Rafael Nadal of Spain during semifinal match of the Monte Carlo Tennis Masters (Photo: AP)
Rafael Nadal makes a welcome return to the Real Club de Tenis after missing last year with injury as the five-time winner bids for more clay history with the Barcelona Open starting on Monday.
The world number one claimed titles uninterruptedly from 2005-2009 before being forced out a year ago to take treatment on his knee. The absence of the nearly-local tennis hero from the nearby island of Mallorca hit the event hard.
But then national number two Fernando Verdasco rose to the occasion to win the title and keep the honours in Iberian hands for an eighth consecutive year.
Nadal has dominated on the clay of the Catalan capital, where he has turned the event into one of his personal spring playgrounds in the run-up to the French Open next month.
The 500 series tournament is populated with potential challengers to Spanish clay superiority in the form of Top 10 players and grand slam finalists Andy Murray, Robin Soderling and Tomas Berdych.
Murray, the world number four ahead of Soderling on fifth and the seventh-ranked Berdych, has turned his game around on clay, winning his first matches since January at the Monte Carlo Masters in a remarkable and welcome return of form.
He even gave Nadal a tough three-sets battle in the semi-finals, but his participation at Barcelona is in doubt due to a right elbow injury that required a cortisone injection zone before he took on the Spaniard.
The Scot who learned his tennis in Barcelona, has played the event three times, the last time in 2008. Of his four matches, he won one, in the 2005 first round.
With his new-found game, Murray is confident as Roland Garros approaches in little more than a month. "I feel like I'm hitting the ball well, each match I'll keep moving better," he said. "That's the one thing I'll need to keep getting better at in preparation for the French."
Soderling has been in town for a week training after being forced out of Monte Carlo with a knee niggle, which he says is now fine.

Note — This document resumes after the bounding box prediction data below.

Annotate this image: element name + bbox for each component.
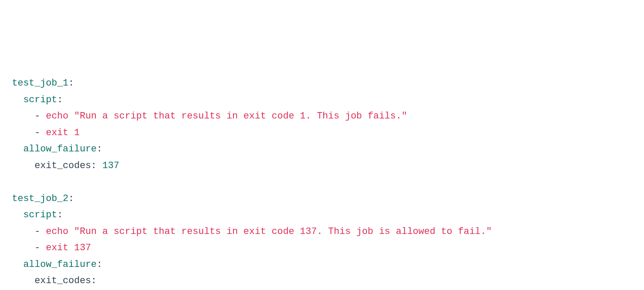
yaml-job-name: test_job_1 <box>12 78 68 89</box>
yaml-script-key: script <box>23 95 57 105</box>
yaml-colon: : <box>57 95 63 105</box>
yaml-string: echo "Run a script that results in exit … <box>46 226 492 237</box>
yaml-colon: : <box>91 275 97 286</box>
yaml-string: echo "Run a script that results in exit … <box>46 111 407 121</box>
yaml-number: 137 <box>102 160 119 171</box>
yaml-allow-failure-key: allow_failure <box>23 259 97 270</box>
yaml-dash: - <box>35 127 40 138</box>
yaml-exit-codes-key: exit_codes <box>35 275 91 286</box>
yaml-allow-failure-key: allow_failure <box>23 144 97 154</box>
yaml-code-block: test_job_1: script: - echo "Run a script… <box>12 75 632 290</box>
yaml-colon: : <box>68 193 74 204</box>
yaml-script-key: script <box>23 210 57 220</box>
yaml-colon: : <box>57 210 63 220</box>
yaml-job-name: test_job_2 <box>12 193 68 204</box>
yaml-colon: : <box>91 160 97 171</box>
yaml-colon: : <box>97 259 102 270</box>
yaml-string: exit 1 <box>46 127 80 138</box>
yaml-exit-codes-key: exit_codes <box>35 160 91 171</box>
yaml-dash: - <box>35 111 40 121</box>
yaml-dash: - <box>35 243 40 253</box>
yaml-string: exit 137 <box>46 243 91 253</box>
yaml-colon: : <box>97 144 102 154</box>
yaml-colon: : <box>68 78 74 89</box>
yaml-dash: - <box>35 226 40 237</box>
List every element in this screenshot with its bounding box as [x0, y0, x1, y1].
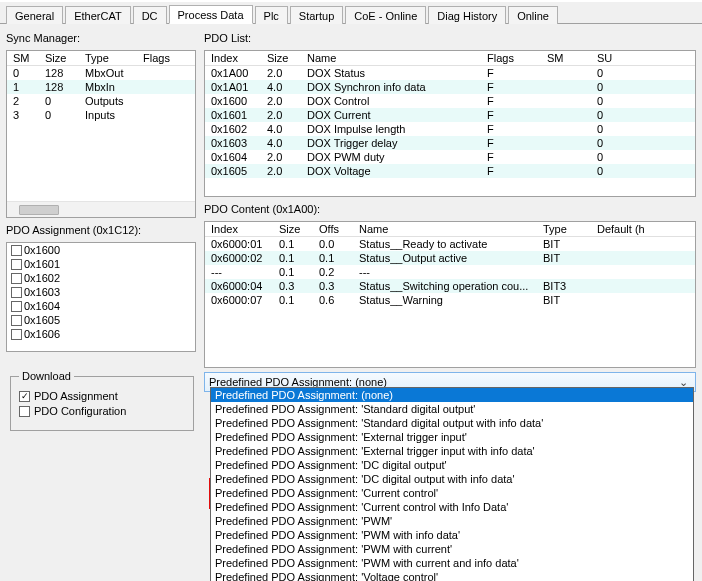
checkbox[interactable] [11, 287, 22, 298]
column-header[interactable]: Offs [313, 222, 353, 237]
table-row[interactable]: 20Outputs [7, 94, 195, 108]
list-item[interactable]: 0x1603 [7, 285, 195, 299]
table-row[interactable]: 0x6000:010.10.0Status__Ready to activate… [205, 237, 695, 252]
tab-bar: GeneralEtherCATDCProcess DataPlcStartupC… [0, 2, 702, 24]
list-item-label: 0x1604 [24, 300, 60, 312]
tab-dc[interactable]: DC [133, 6, 167, 24]
table-row[interactable]: 0x16042.0DOX PWM dutyF0 [205, 150, 695, 164]
download-group: Download PDO AssignmentPDO Configuration [10, 376, 194, 431]
pdo-assignment-panel[interactable]: 0x16000x16010x16020x16030x16040x16050x16… [6, 242, 196, 352]
checkbox-row[interactable]: PDO Configuration [19, 405, 185, 417]
tab-coe-online[interactable]: CoE - Online [345, 6, 426, 24]
tab-plc[interactable]: Plc [255, 6, 288, 24]
dropdown-item[interactable]: Predefined PDO Assignment: 'DC digital o… [211, 472, 693, 486]
checkbox-label: PDO Configuration [34, 405, 126, 417]
dropdown-item[interactable]: Predefined PDO Assignment: 'Current cont… [211, 486, 693, 500]
checkbox-row[interactable]: PDO Assignment [19, 390, 185, 402]
column-header[interactable]: Type [537, 222, 591, 237]
column-header[interactable]: Name [301, 51, 481, 66]
table-row[interactable]: 0x1A002.0DOX StatusF0 [205, 66, 695, 81]
table-row[interactable]: 0x6000:040.30.3Status__Switching operati… [205, 279, 695, 293]
table-row[interactable]: 0x16034.0DOX Trigger delayF0 [205, 136, 695, 150]
list-item[interactable]: 0x1601 [7, 257, 195, 271]
list-item-label: 0x1600 [24, 244, 60, 256]
dropdown-item[interactable]: Predefined PDO Assignment: 'PWM' [211, 514, 693, 528]
column-header[interactable]: Default (h [591, 222, 695, 237]
list-item-label: 0x1602 [24, 272, 60, 284]
list-item[interactable]: 0x1600 [7, 243, 195, 257]
column-header[interactable]: SM [541, 51, 591, 66]
list-item[interactable]: 0x1606 [7, 327, 195, 341]
column-header[interactable]: Size [261, 51, 301, 66]
dropdown-item[interactable]: Predefined PDO Assignment: 'Current cont… [211, 500, 693, 514]
column-header[interactable]: Type [79, 51, 137, 66]
list-item-label: 0x1603 [24, 286, 60, 298]
tab-startup[interactable]: Startup [290, 6, 343, 24]
pdo-assignment-label: PDO Assignment (0x1C12): [6, 224, 196, 236]
dropdown-item[interactable]: Predefined PDO Assignment: 'Voltage cont… [211, 570, 693, 581]
tab-ethercat[interactable]: EtherCAT [65, 6, 130, 24]
list-item-label: 0x1605 [24, 314, 60, 326]
dropdown-item[interactable]: Predefined PDO Assignment: (none) [211, 388, 693, 402]
list-item-label: 0x1606 [24, 328, 60, 340]
checkbox[interactable] [11, 273, 22, 284]
checkbox[interactable] [11, 245, 22, 256]
column-header[interactable]: Flags [137, 51, 195, 66]
table-row[interactable]: 0x6000:070.10.6Status__WarningBIT [205, 293, 695, 307]
table-row[interactable]: ---0.10.2--- [205, 265, 695, 279]
column-header[interactable]: Flags [481, 51, 541, 66]
dropdown-item[interactable]: Predefined PDO Assignment: 'PWM with inf… [211, 528, 693, 542]
pdo-content-panel[interactable]: IndexSizeOffsNameTypeDefault (h 0x6000:0… [204, 221, 696, 368]
table-row[interactable]: 0x6000:020.10.1Status__Output activeBIT [205, 251, 695, 265]
list-item[interactable]: 0x1605 [7, 313, 195, 327]
dropdown-item[interactable]: Predefined PDO Assignment: 'DC digital o… [211, 458, 693, 472]
table-row[interactable]: 1128MbxIn [7, 80, 195, 94]
column-header[interactable]: SU [591, 51, 695, 66]
sync-manager-panel[interactable]: SMSizeTypeFlags 0128MbxOut1128MbxIn20Out… [6, 50, 196, 218]
dropdown-item[interactable]: Predefined PDO Assignment: 'PWM with cur… [211, 556, 693, 570]
checkbox-label: PDO Assignment [34, 390, 118, 402]
table-row[interactable]: 0x16012.0DOX CurrentF0 [205, 108, 695, 122]
list-item-label: 0x1601 [24, 258, 60, 270]
sync-manager-label: Sync Manager: [6, 32, 196, 44]
column-header[interactable]: Name [353, 222, 537, 237]
tab-diag-history[interactable]: Diag History [428, 6, 506, 24]
dropdown-item[interactable]: Predefined PDO Assignment: 'PWM with cur… [211, 542, 693, 556]
predefined-pdo-dropdown[interactable]: Predefined PDO Assignment: (none)Predefi… [210, 387, 694, 581]
dropdown-item[interactable]: Predefined PDO Assignment: 'External tri… [211, 444, 693, 458]
checkbox[interactable] [11, 315, 22, 326]
table-row[interactable]: 0x16002.0DOX ControlF0 [205, 94, 695, 108]
checkbox[interactable] [11, 301, 22, 312]
column-header[interactable]: Index [205, 51, 261, 66]
tab-online[interactable]: Online [508, 6, 558, 24]
table-row[interactable]: 0128MbxOut [7, 66, 195, 81]
download-label: Download [19, 370, 74, 382]
table-row[interactable]: 0x16024.0DOX Impulse lengthF0 [205, 122, 695, 136]
checkbox[interactable] [11, 259, 22, 270]
h-scrollbar[interactable] [7, 201, 195, 217]
checkbox[interactable] [19, 391, 30, 402]
tab-general[interactable]: General [6, 6, 63, 24]
checkbox[interactable] [19, 406, 30, 417]
checkbox[interactable] [11, 329, 22, 340]
dropdown-item[interactable]: Predefined PDO Assignment: 'Standard dig… [211, 402, 693, 416]
table-row[interactable]: 0x1A014.0DOX Synchron info dataF0 [205, 80, 695, 94]
column-header[interactable]: Index [205, 222, 273, 237]
table-row[interactable]: 0x16052.0DOX VoltageF0 [205, 164, 695, 178]
dropdown-item[interactable]: Predefined PDO Assignment: 'External tri… [211, 430, 693, 444]
tab-process-data[interactable]: Process Data [169, 5, 253, 24]
list-item[interactable]: 0x1602 [7, 271, 195, 285]
pdo-list-label: PDO List: [204, 32, 696, 44]
table-row[interactable]: 30Inputs [7, 108, 195, 122]
pdo-list-panel[interactable]: IndexSizeNameFlagsSMSU 0x1A002.0DOX Stat… [204, 50, 696, 197]
column-header[interactable]: Size [39, 51, 79, 66]
column-header[interactable]: Size [273, 222, 313, 237]
list-item[interactable]: 0x1604 [7, 299, 195, 313]
pdo-content-label: PDO Content (0x1A00): [204, 203, 696, 215]
dropdown-item[interactable]: Predefined PDO Assignment: 'Standard dig… [211, 416, 693, 430]
column-header[interactable]: SM [7, 51, 39, 66]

Monte Carlo semi-finalist Jurgen Melzer of Austria takes the sixth seeding ahead of Frenchman Gael Monfls and number eight Spaniard Nicolas Almagro.
The top eight seeds all have byes into the second round.
Canadian Milos Raonic, whose ranking has improved from near 200 to his current 34th, will be seeded for the first time at the ATP level on 15th and opening with a Czech test against Radek Stepanek.